Nothing stinks like failing to make a number two in the bathroom. If you are suffering from constipation or general digestive issues, it's time to take action by switching up your diet. Generally speaking, "diets including fruits, fluids, and probiotics are good for constipation," says the National Centre for Biotechnology Information (NCBI). But specifics are helpful, so here are five recommended foods to eat if you just can't go to the bathroom.
Kiwi is not only tangy and delicious, but it can go a long way toward smoothing the road to poopin'. According to studies, kiwi soothes a wide range of bowel complaints, from the not-enough to the too-much end of the spectrum, so no matter what you're experiencing, this fuzzy fruit is your guy.
Your grandma was right: prunes really do work. Dose yourself with juice or dried fruit — no specific amount, but be careful you don't go too hard too fast – and then take more as needed.
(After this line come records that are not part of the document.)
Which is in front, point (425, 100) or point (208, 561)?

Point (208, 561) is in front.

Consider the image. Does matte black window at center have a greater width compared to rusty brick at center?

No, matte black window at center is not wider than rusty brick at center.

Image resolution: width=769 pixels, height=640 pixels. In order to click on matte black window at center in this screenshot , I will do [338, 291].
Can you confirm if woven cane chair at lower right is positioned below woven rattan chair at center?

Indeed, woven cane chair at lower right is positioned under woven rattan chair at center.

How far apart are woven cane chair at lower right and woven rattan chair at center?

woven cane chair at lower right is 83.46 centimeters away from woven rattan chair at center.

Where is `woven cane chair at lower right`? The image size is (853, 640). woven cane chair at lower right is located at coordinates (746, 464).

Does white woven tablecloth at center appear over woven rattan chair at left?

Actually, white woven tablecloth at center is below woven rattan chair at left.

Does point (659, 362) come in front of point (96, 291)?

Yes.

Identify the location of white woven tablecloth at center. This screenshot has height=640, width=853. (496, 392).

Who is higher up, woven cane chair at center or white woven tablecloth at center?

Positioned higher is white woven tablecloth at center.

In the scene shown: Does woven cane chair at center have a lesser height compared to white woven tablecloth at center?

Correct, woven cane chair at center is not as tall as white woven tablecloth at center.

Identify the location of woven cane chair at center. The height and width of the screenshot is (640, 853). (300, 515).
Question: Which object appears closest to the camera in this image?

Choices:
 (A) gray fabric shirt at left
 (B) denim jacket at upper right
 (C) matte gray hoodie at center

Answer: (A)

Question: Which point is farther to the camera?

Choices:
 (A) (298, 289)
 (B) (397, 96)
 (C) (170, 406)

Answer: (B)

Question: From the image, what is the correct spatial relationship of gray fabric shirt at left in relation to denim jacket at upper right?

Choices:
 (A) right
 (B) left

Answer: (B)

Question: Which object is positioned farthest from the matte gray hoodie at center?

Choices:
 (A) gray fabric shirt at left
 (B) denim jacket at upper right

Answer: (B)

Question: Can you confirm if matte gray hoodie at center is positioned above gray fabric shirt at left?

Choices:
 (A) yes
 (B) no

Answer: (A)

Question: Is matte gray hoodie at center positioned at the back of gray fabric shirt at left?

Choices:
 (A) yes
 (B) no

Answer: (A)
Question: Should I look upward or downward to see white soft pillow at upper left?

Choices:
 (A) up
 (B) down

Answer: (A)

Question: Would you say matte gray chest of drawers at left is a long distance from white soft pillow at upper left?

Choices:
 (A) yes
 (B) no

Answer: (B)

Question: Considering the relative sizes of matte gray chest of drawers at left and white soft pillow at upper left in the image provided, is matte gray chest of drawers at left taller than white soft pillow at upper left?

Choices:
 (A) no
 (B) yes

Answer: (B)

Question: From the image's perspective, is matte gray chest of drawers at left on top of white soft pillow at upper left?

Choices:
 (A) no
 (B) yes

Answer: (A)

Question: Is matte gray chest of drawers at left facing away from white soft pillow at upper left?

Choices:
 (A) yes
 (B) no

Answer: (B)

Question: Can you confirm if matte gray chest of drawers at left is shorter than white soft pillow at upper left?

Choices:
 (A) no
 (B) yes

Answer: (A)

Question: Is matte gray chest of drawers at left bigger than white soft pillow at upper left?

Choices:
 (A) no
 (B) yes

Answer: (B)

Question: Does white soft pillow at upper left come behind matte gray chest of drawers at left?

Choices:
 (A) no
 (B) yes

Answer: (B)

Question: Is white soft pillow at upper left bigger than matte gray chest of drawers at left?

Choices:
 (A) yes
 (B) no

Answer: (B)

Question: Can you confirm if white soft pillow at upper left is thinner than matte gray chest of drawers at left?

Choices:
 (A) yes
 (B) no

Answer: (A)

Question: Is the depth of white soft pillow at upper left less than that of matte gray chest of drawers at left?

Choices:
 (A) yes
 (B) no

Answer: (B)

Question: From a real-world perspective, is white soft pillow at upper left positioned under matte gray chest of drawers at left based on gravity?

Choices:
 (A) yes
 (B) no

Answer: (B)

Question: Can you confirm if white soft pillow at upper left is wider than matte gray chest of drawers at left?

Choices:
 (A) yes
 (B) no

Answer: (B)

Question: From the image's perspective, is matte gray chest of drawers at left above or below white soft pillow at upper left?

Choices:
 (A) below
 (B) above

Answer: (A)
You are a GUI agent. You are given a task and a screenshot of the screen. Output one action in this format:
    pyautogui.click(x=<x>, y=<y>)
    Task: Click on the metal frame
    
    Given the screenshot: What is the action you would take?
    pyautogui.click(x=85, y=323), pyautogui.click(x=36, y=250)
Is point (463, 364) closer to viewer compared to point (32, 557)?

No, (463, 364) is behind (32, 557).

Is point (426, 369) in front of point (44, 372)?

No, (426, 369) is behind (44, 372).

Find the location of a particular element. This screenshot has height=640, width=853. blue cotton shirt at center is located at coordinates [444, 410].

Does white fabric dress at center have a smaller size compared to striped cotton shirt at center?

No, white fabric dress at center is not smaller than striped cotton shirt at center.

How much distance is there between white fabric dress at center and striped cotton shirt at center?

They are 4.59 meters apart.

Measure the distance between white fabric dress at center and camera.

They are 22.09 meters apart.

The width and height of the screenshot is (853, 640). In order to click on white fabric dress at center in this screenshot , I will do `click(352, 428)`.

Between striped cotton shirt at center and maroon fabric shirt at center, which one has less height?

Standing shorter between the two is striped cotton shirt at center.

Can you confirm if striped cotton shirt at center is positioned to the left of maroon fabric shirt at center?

If you suffer from constipation regularly, consider making prunes a staple part of your diet.
All hail King Probiotic, seemingly responsible for everything from helping you live longer to digesting your food better. It can also help us poop, whether you're a soon-to-be mum or a child or young adult. Swap out your milk for yoghurt with morning cereal or granola, and enjoy the difference.
Beans, peas, and lentils are not only full of vitamins and nutrients, but they can significantly relieve problems in the john. "I suggest including them in the diet every day, one half cup cooked, because [they're a] rich source of fibre, as well as protein, vitamins, and minerals," Sharon Palmer, R.D.N, told Women's Health. Just be careful at first, as legumes can swing in the opposite direction if you don't ramp up slowly. No one wants to fight gas at the office, so beware.
You'd think whole grains might bind you up, but no. A randomised study demonstrates that regularly consuming whole grains actually reduces the incidence of bowel blockage, so have a piece of whole grain toast or some oatmeal in the morning.